One part of the story on the single plane manifold that has not been shared until now is that when we dynoed the engine we also tried it on E85.
Using 8 O2 sensors we were surprised that it has slightly better fuel distribution than the dual plane. We did our initial testing with vp110 on both manifolds.
After we felt like we had the motor pretty well tuned up we switched carburetors and fuel over to E85. That's when the party started. The a/f ratio variation between cylinders opened up a bunch. It went from having 1.5 points of AF from all 8 cylinders to about 5 points of variation. Oh yeah 10.0:1 on the richest and 15.0:1 on the leanest.
If you look at the Y block magazine article in one of the color pictures you can see if you look real close the readings of all 8 cylinders and you can see the kind of spread I'm talking about.
We tried 3 different E85 carburetors that day. None of them matched the power or distribution of the gasoline.

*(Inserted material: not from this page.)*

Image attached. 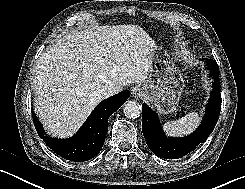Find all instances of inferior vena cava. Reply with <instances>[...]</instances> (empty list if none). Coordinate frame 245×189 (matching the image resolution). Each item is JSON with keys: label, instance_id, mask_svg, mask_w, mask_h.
<instances>
[{"label": "inferior vena cava", "instance_id": "602c4592", "mask_svg": "<svg viewBox=\"0 0 245 189\" xmlns=\"http://www.w3.org/2000/svg\"><path fill=\"white\" fill-rule=\"evenodd\" d=\"M117 92H119V88L113 87V86H112V87H108V88L104 91V95H105L106 97H110V96L116 94Z\"/></svg>", "mask_w": 245, "mask_h": 189}]
</instances>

My belief was that the tin manifold could not hold enough heat to get the E85 to vaporize.. I feel if the manifold had a cast piece and had a rougher surface texture the story would be different.
On another topic having your fuel injectors or fuel delivery farther away from the valves is a better deal than getting them too close. I know its not what you see on your wife's new car out in the drive way, but what OEM's are trying to accomplish and what performance oriented people are trying to accomplish are very different. It does help solve fuel distribution issues and that is good, it also however makes them very camshaft and header sensitive, and that is bad, especially in a sequential firing mode. Many times the OEM's can get the injector firing to close to the exhaust valve closing and it really limits what you can do for camshaft. Header scavenging, a thing that performance engines rely on can become a detriment.
OEM's have also struggled with injector targeting hitting the cylinder wall, washing the cylinder down and killing the rings and piston skirts.